L’hanno visto ieri mattina, i deputati della commissione Giustizia, l’emendamento del ministro Cancellieri che propone di estendere la detenzione domiciliare per i reati puniti fino a un massimo di 6 anni, anziché 4 come era nel testo che stanno discutendo dal 18 marzo scorso, quello che delega il governo a legiferare in materia di pene detentive non carcerarie e sulla messa alla prova.

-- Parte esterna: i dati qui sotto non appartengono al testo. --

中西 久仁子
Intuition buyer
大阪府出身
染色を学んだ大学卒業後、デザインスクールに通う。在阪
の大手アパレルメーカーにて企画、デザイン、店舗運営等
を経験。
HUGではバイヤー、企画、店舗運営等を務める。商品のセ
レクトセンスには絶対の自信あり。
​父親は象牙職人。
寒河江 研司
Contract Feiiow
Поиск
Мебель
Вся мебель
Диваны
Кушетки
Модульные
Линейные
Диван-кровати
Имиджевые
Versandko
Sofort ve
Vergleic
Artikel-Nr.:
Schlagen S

E proprio oggi anche Sel depositerà alla Camera un progetto di legge per modificare il testo unico sulle droghe rendendo fattispecie autonoma il reato di «lieve entità» – come nelle leggi di iniziativa popolare presentate da Antigone e Fuoriluogo – in modo da poter evitare il carcere a coloro che incorrono nella violazione della relativa norma. Si tratta del temuto comma 5 dell’articolo 73 che attualmente contribuisce al sovraffollamento portando in cella anche se per pochi giorni un numero non indifferente di persone, spesso tossicodipendenti. Primo firmatario della proposta è Daniele Farina, l’esponente del Leoncavallo che di nuovo siede per Sel in commissione Giustizia della Camera (nel 2006 ne era vicepresidente) e che, ricorda Wikipedia, nel 2007 «venne inserito da Beppe Grillo nella lista del vaffaday». «Da tre settimane aspettiamo che i grillini decidano se vogliono firmare o no il nostro progetto di legge», racconta. «Ma figuriamoci! In commissione, i 5 Stelle e la Lega vogliono addirittura restringere l’ambito di applicazione della detenzione domiciliare scendendo, al contrario di quanto propone il governo, da 4 a 3 anni di pena. Così si rende inutile il provvedimento».

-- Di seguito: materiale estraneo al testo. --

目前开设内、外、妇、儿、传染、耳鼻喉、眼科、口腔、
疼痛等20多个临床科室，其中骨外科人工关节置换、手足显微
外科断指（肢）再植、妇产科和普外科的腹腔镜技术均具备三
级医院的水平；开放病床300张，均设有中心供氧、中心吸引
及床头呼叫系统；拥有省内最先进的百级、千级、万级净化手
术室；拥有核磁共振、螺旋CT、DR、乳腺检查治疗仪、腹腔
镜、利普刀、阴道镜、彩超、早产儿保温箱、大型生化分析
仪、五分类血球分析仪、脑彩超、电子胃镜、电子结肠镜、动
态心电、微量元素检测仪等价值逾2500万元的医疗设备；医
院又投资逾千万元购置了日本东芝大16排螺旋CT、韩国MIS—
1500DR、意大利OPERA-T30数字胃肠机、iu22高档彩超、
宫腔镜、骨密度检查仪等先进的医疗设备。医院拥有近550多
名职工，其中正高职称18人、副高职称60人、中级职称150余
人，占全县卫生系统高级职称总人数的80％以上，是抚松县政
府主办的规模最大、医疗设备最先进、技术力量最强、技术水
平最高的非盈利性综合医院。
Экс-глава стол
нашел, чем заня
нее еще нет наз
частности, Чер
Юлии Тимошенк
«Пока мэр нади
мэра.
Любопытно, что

Onorevole Farina, avete visto anche il testo del decreto che la Guardasigilli Cancellieri ha annunciato per domani in Consiglio dei ministri e che servirebbe a far uscire subito 3500-4000 detenuti?

No, ne abbiamo sentito parlare però dalla ministra che è venuta finora in commissione un paio di volte. L’emendamento invece lo abbiamo discusso stamattina (ieri, ndr): è abbastanza interessante e innovativo perché innalza da 4 a 6 anni la pena edittale massima a cui si applica il meccanismo già sperimentato nella giustizia minorile, cioè l’applicazione della pena detentiva non carceraria e la messa alla prova che per la prima volta viene estesa anche agli adulti. Ma attenzione perché la delega contiene anche la facoltà del governo a procedere a una serie di esclusioni. Quindi a quali tipi di reati effettivamente verrà applicata, è tutto da vedere. Si parla di escludere lo stalking ma in realtà non sarà facile identificare le fattispecie a cui applicarla perché il concetto di allarme sociale è vario e estremamente volubile.

Le sembra un provvedimento sufficiente?

Assolutamente no. Si può e si deve fare molto altro, soprattutto una profonda modifica della legge Fini Giovanardi, il vero core business del problema carceri. L’Europa ci ha dato un anno di tempo, bisogna fare molto in fretta.

Con l’innalzamento a 6 anni non vengono intercettati anche i reati previsti dalla Fini-Giovanardi?

No. Se non – credo – il comma 5 dell’articolo 73, quello che delinea i relativi reati di «lieve entità». Con l’attuale legge chi ha violato quella norma può ottenere una pena alternativa al carcere ma solo in un secondo momento, su disposizione del magistrato. Ecco perché nel nostro progetto di legge proponiamo di cancellare il comma 5 e di renderlo fattispecie autonoma con una sanzione più bassa. E prevediamo inoltre la completa non punibilità della coltivazione di marijuana per uso personale e la piccola cessione associata.

Quale sarà l’iter della proposta di legge Ferranti, quella che state discutendo emendata appunto dal governo?

Contiamo di concludere la discussione in commissione in sede referente martedì. Poi si va in Aula la settimana successiva.

Indulto e amnistia?

Sono sempre d’accordo con i provvedimenti clemenziali ma con l’avvertenza che le cose vanno modificate a regime. Mi sembra però difficile che si riesca a convincere una maggioranza come quella di oggi. Ho vissuto l’esperienza del 2006, con il tiro al bersaglio da parte di minoranze attive che si chiamavano Di Pietro e Comunisti italiani: figuriamoci oggi con i 5 stelle.